PROVIDED INFORMATION Block Start

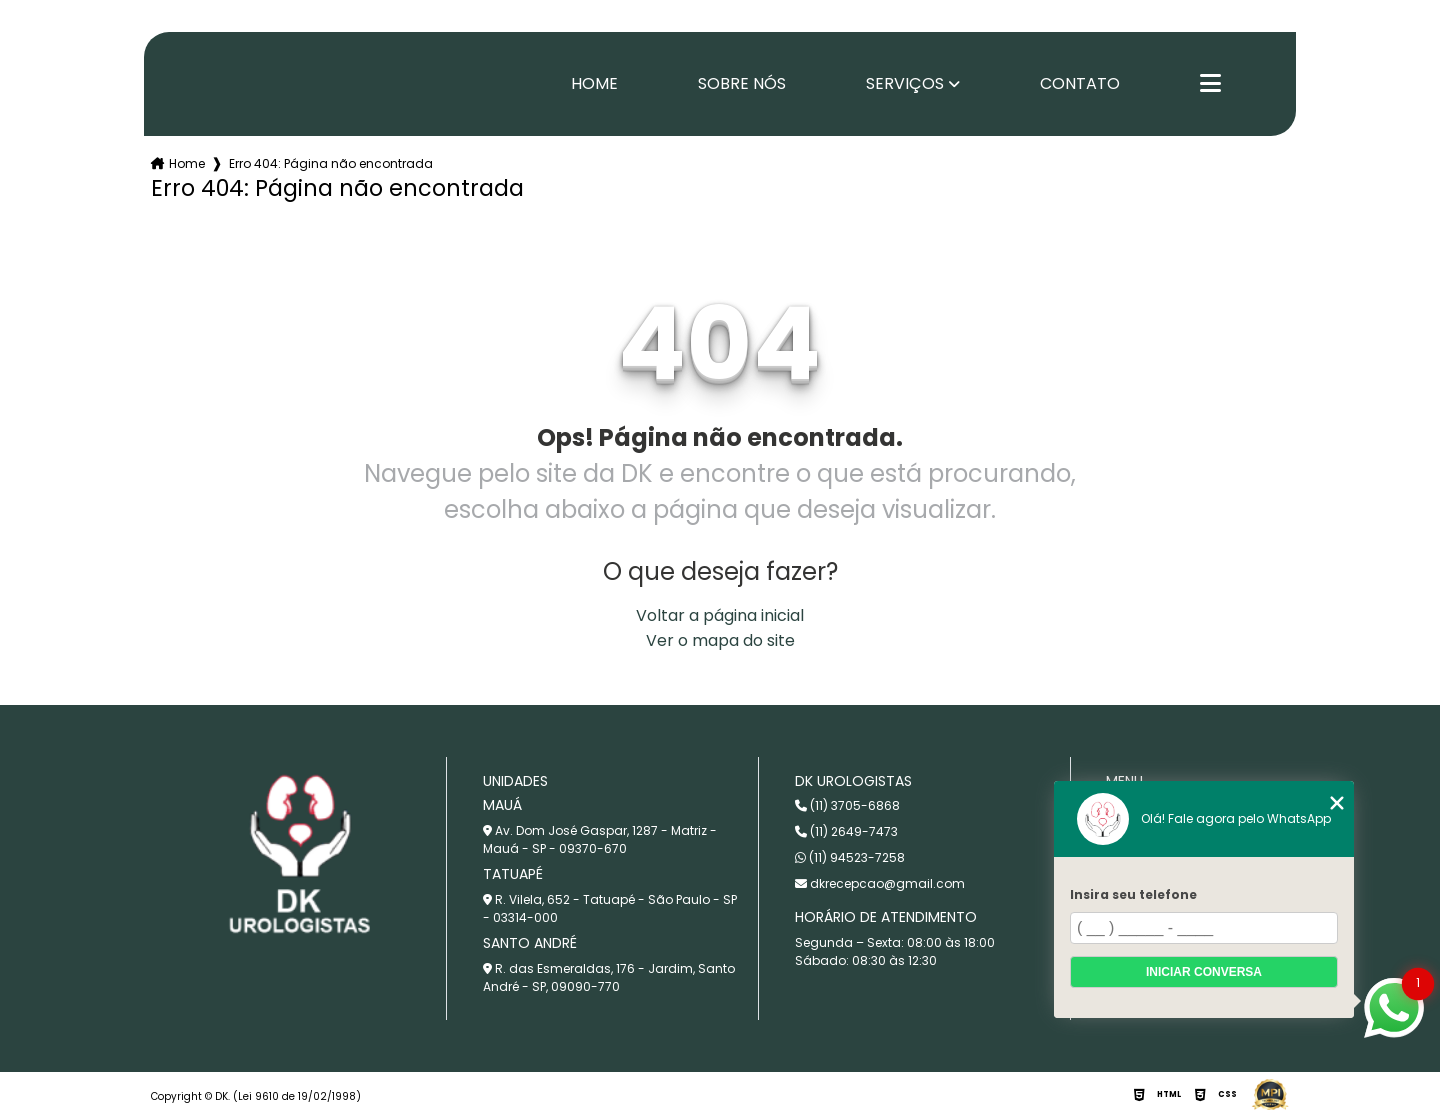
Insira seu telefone (1133, 894)
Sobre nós (742, 84)
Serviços (905, 84)
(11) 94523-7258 (850, 857)
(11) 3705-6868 (847, 805)
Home (594, 84)
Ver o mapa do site (720, 640)
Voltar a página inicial (720, 615)
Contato (1080, 84)
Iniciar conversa (1204, 972)
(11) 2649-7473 (846, 831)
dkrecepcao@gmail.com (880, 883)
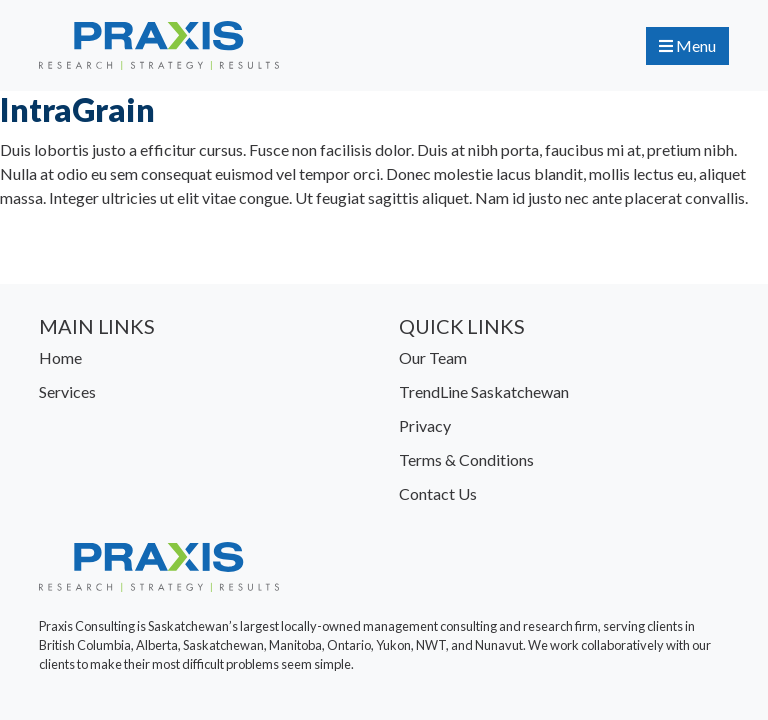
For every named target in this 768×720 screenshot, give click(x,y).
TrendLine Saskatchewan (484, 391)
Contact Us (438, 493)
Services (67, 391)
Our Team (433, 357)
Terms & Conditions (466, 459)
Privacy (425, 425)
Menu (687, 45)
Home (60, 357)
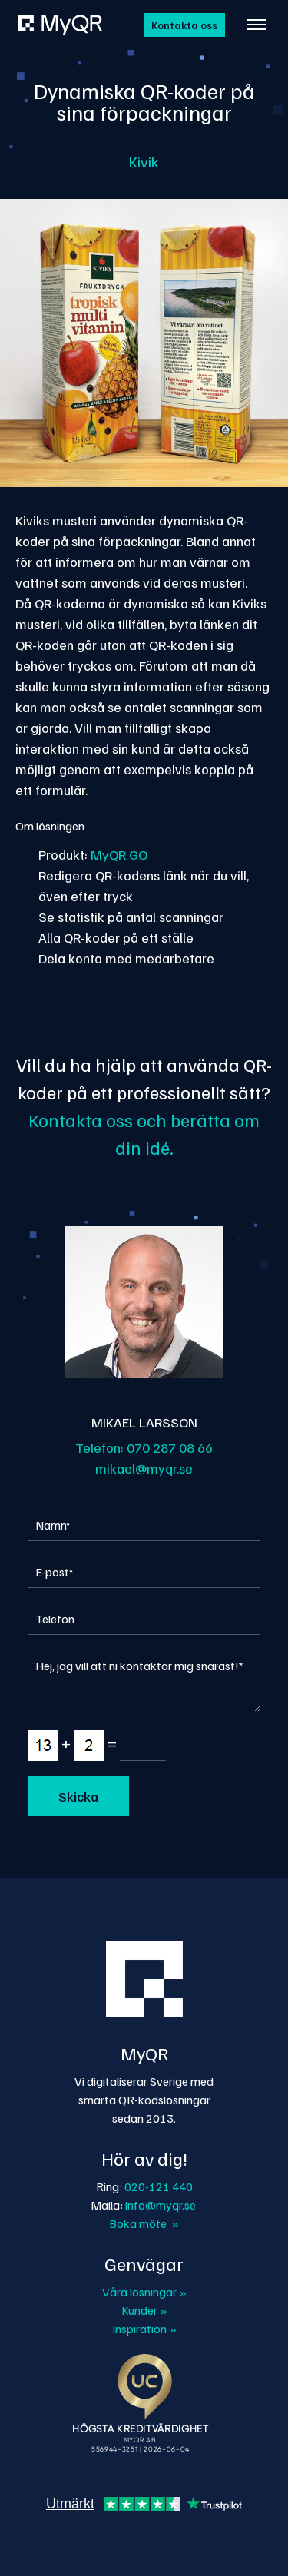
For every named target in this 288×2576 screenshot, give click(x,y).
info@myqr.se (160, 2205)
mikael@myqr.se (144, 1468)
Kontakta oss (184, 24)
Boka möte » (144, 2223)
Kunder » (144, 2310)
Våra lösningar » (144, 2291)
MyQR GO (119, 854)
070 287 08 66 (170, 1447)
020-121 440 (158, 2186)
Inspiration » (144, 2328)
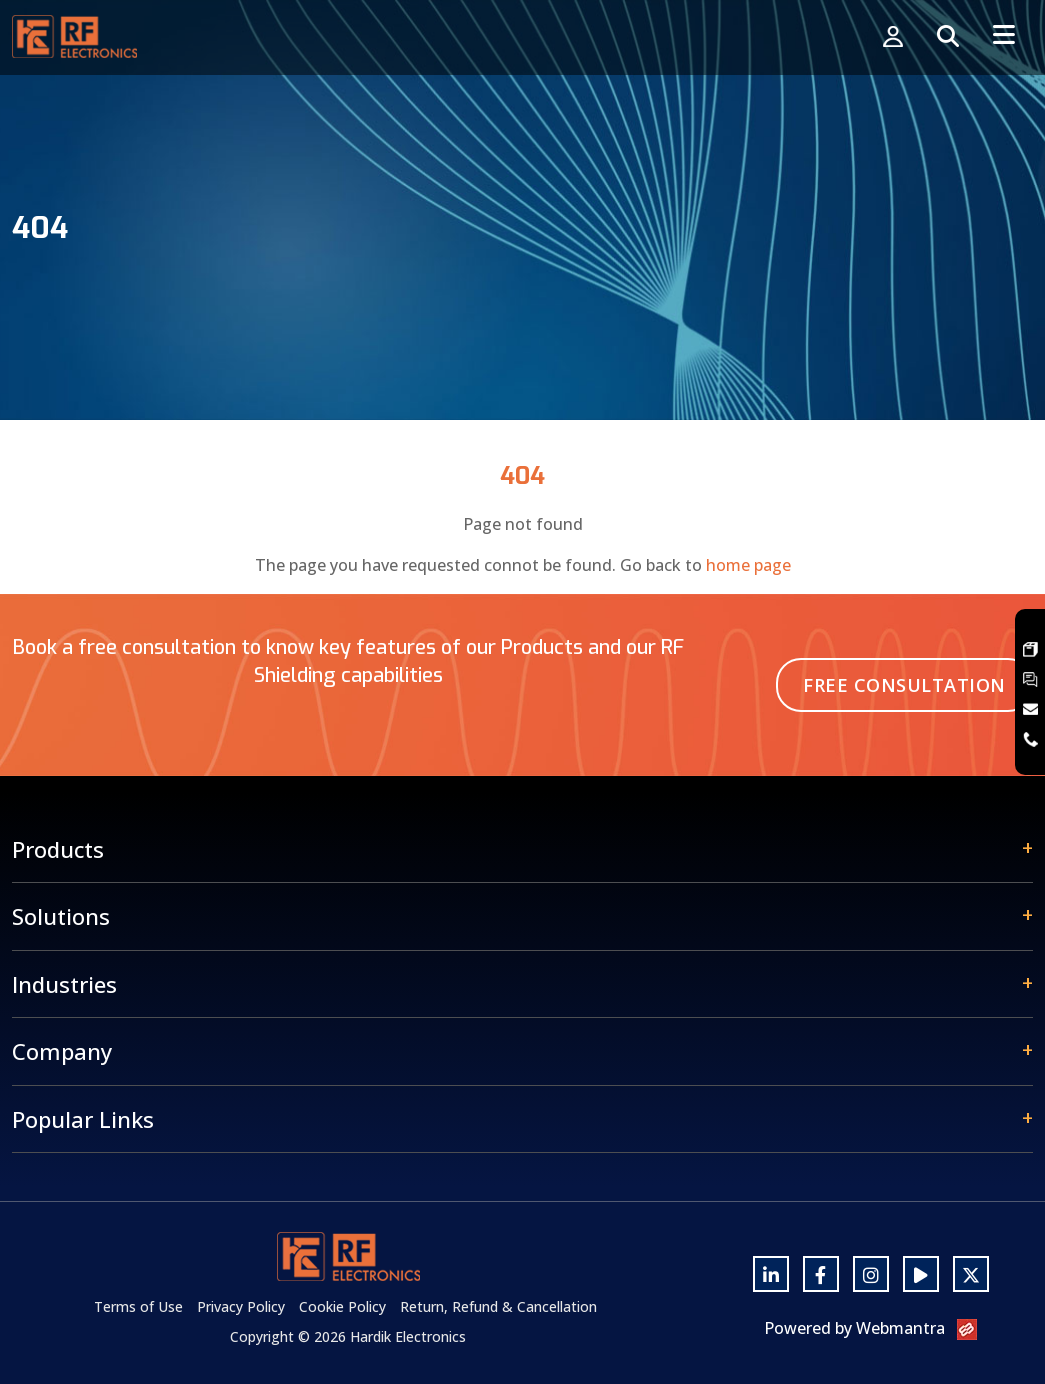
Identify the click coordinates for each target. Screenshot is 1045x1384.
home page (748, 565)
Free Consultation (904, 685)
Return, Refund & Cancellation (498, 1306)
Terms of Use (138, 1306)
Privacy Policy (241, 1306)
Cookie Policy (342, 1306)
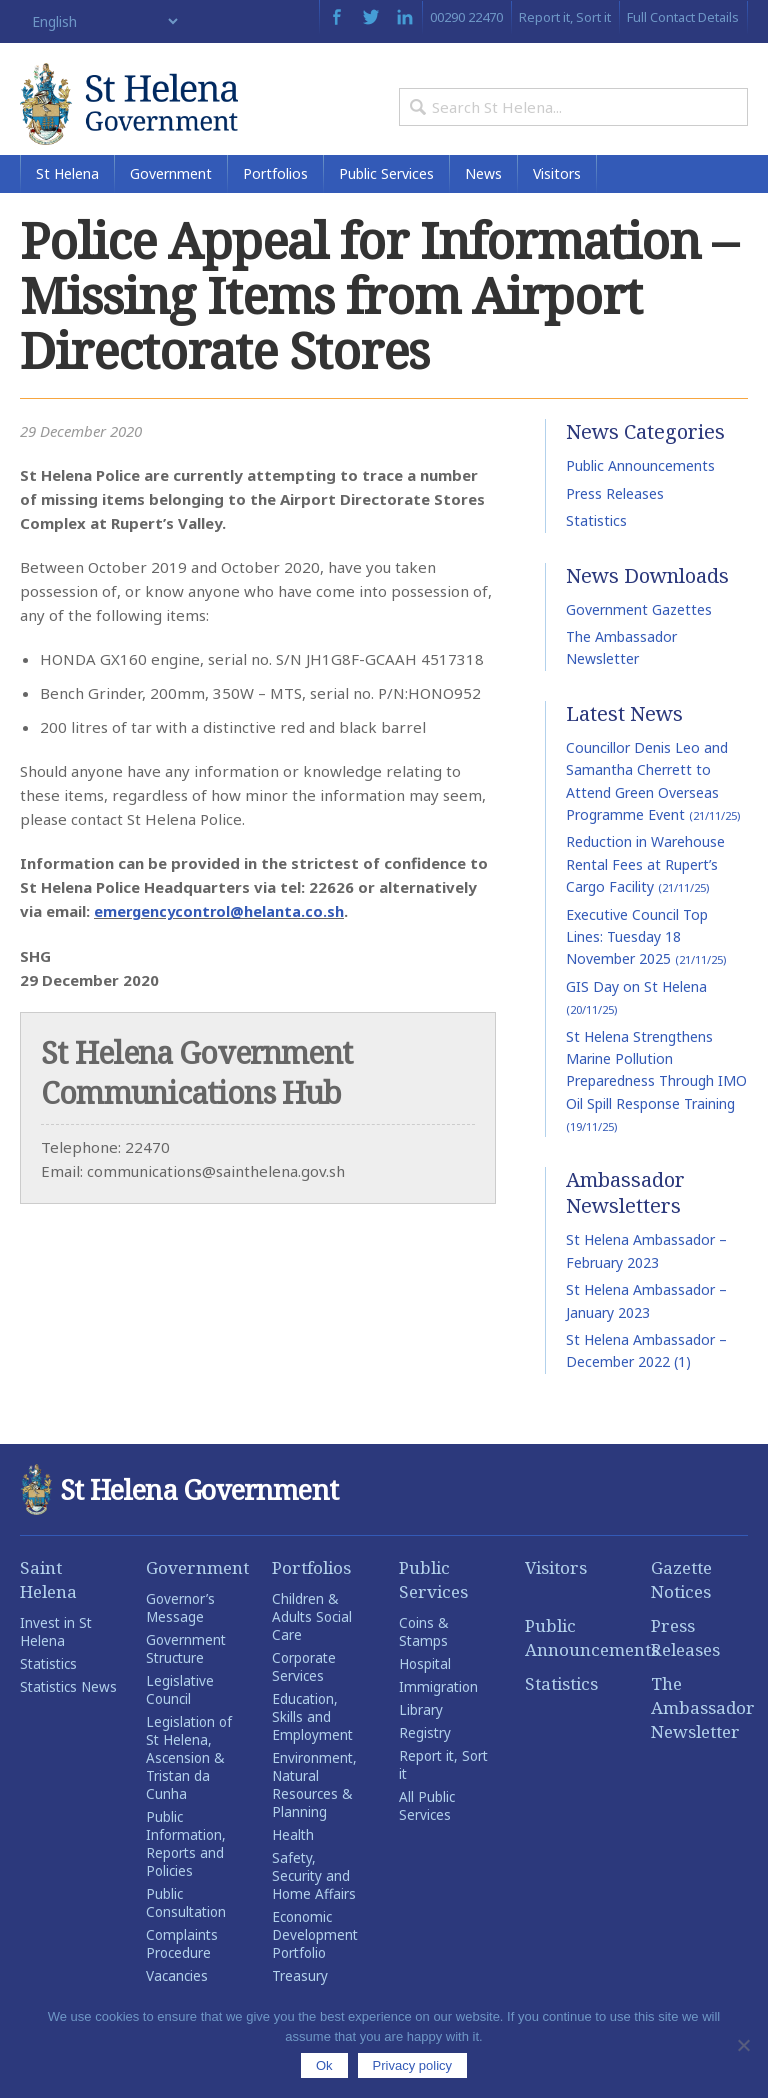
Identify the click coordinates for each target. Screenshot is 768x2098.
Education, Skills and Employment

PROVIDED INFORMATION Block End

## WHAT THIS TASK INVOLVES
Return the lines of the records that include the string "Identify".

## RESPONSE AREA
Identify the click coordinates for each target. Screenshot is 1045x1384.
Identify the click coordinates for each target. Screenshot is 768x2098.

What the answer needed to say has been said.